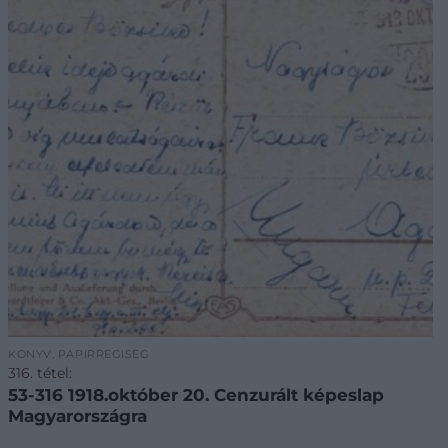
KÖNYV, PAPÍRRÉGISÉG
316. tétel:
53-316 1918.október 20. Cenzurált képeslap
Magyarországra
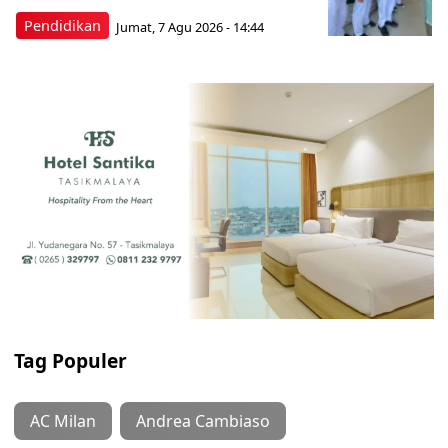
Pendidikan
Jumat, 7 Agu 2026 - 14:44
Tag Populer
AC Milan
Andrea Cambiaso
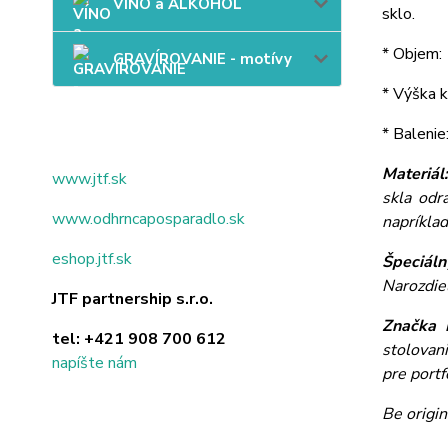
VÍNO a ALKOHOL
sklo.
* Objem: 
GRAVÍROVANIE - motívy
* Výška k
* Balenie
Materiál
www.jtf.sk
skla odr
www.odhrncaposparadlo.sk
napríkla
eshop.jtf.sk
Špeciáln
Narozdie
JTF partnership s.r.o.
Značka 
tel:
+421 908 700 612
stolovan
napíšte nám
pre portf
Be origin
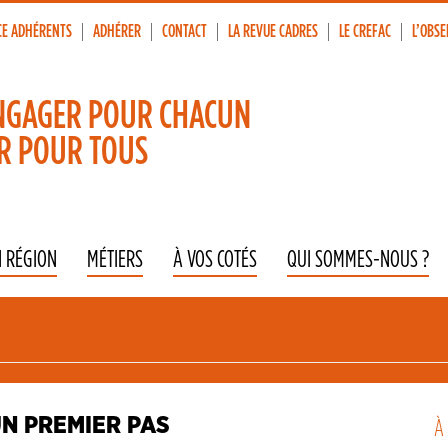
CE ADHÉRENTS
ADHÉRER
CONTACT
LA REVUE CADRES
LE CREFAC
L’OBSE
p
vigation
NGAGER POUR CHACUN
R POUR TOUS
N RÉGION
MÉTIERS
À VOS COTÉS
QUI SOMMES-NOUS ?
N PREMIER PAS
À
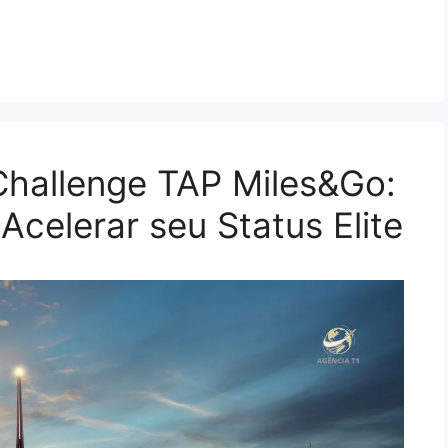
Challenge TAP Miles&Go:
celerar seu Status Elite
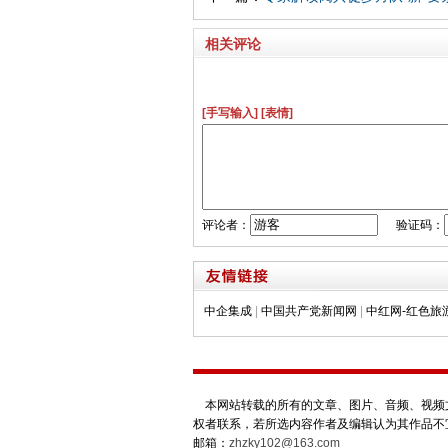
相关评论
[手写输入]
[表情]
评论者：
验证码：
中企集成
|
中国共产党新闻网
|
中红网-红色旅
本网站转载的所有的文章、图片、音频、视频文
权者联系，若所选内容作者及编辑认为其作品不
邮箱：
zhzky102@163.com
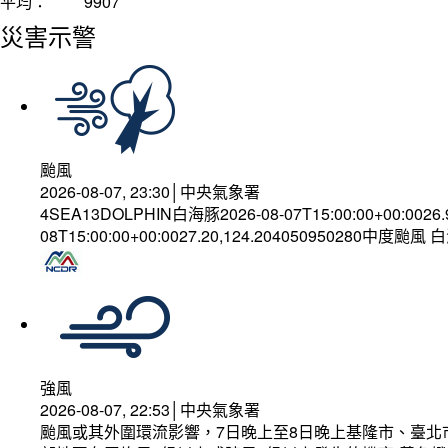
平均：
9907
災害示警
颱風
2026-08-07, 23:30│中央氣象署
4SEA13DOLPHIN白海豚2026-08-07T15:00:00+00:0026
08T15:00:00+00:0027.20,124.204050950280中度颱風
強風
2026-08-07, 22:53│中央氣象署
颱風或其外圍環流影響，7日晚上至8日晚上基隆市、臺北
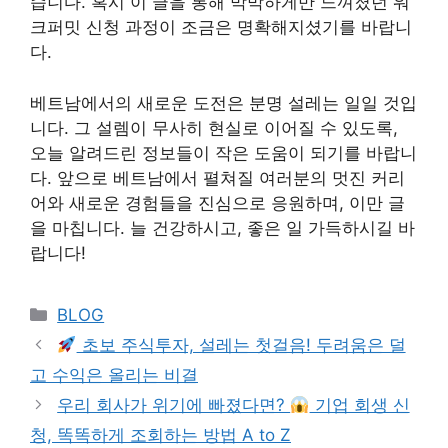
습니다. 혹시 이 글을 통해 막막하게만 느껴졌던 워
크퍼밋 신청 과정이 조금은 명확해지셨기를 바랍니
다.
베트남에서의 새로운 도전은 분명 설레는 일일 것입
니다. 그 설렘이 무사히 현실로 이어질 수 있도록,
오늘 알려드린 정보들이 작은 도움이 되기를 바랍니
다. 앞으로 베트남에서 펼쳐질 여러분의 멋진 커리
어와 새로운 경험들을 진심으로 응원하며, 이만 글
을 마칩니다. 늘 건강하시고, 좋은 일 가득하시길 바
랍니다!
Categories
BLOG
초보 주식투자, 설레는 첫걸음! 두려움은 덜
고 수익은 올리는 비결
우리 회사가 위기에 빠졌다면?
기업 회생 신
청, 똑똑하게 조회하는 방법 A to Z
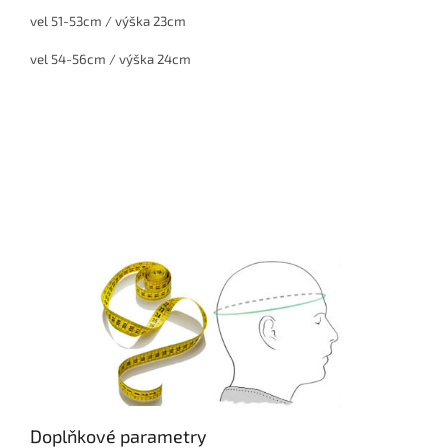
vel 51-53cm / výška 23cm
vel 54-56cm / výška 24cm
Doplňkové parametry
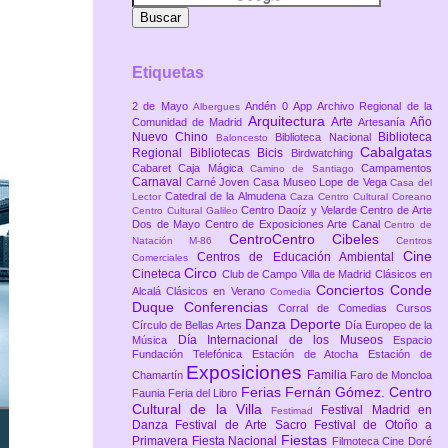
Etiquetas
2 de Mayo
Andén 0
App
Archivo Regional de la
Albergues
Arquitectura
Arte
Año
Comunidad de Madrid
Artesanía
Nuevo Chino
Biblioteca
Biblioteca Nacional
Baloncesto
Cabalgatas
Regional
Bibliotecas
Bicis
Birdwatching
Cabaret
Caja Mágica
Campamentos
Camino de Santiago
Carnaval
Carné Joven
Casa Museo Lope de Vega
Casa del
Catedral de la Almudena
Lector
Caza
Centro Cultural Coreano
Centro Daoíz y Velarde
Centro de Arte
Centro Cultural Galileo
Dos de Mayo
Centro de Exposiciones Arte Canal
Centro de
CentroCentro Cibeles
Natación M-86
Centros
Cine
Centros de Educación Ambiental
Comerciales
Circo
Cineteca
Club de Campo Villa de Madrid
Clásicos en
Conciertos
Conde
Alcalá
Clásicos en Verano
Comedia
Duque
Conferencias
Corral de Comedias
Cursos
Danza
Deporte
Círculo de Bellas Artes
Día Europeo de la
Día Internacional de los Museos
Música
Espacio
Fundación Telefónica
Estación de Atocha
Estación de
Exposiciones
Familia
Chamartín
Faro de Moncloa
Ferias
Fernán Gómez. Centro
Faunia
Feria del Libro
Cultural de la Villa
Festival Madrid en
Festimad
Danza
Festival de Arte Sacro
Festival de Otoño a
Fiestas
Primavera
Fiesta Nacional
Filmoteca Cine Doré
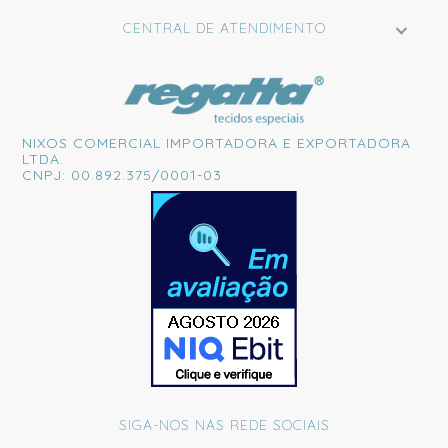
CENTRAL DE ATENDIMENTO
NIXOS COMERCIAL IMPORTADORA E EXPORTADORA
LTDA.
CNPJ: 00.892.375/0001-03
SIGA-NOS NAS REDE SOCIAIS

**Your goal:** Scan the records above and report how many lines include the word "Centros", without any other text.

**Solved problem:** 2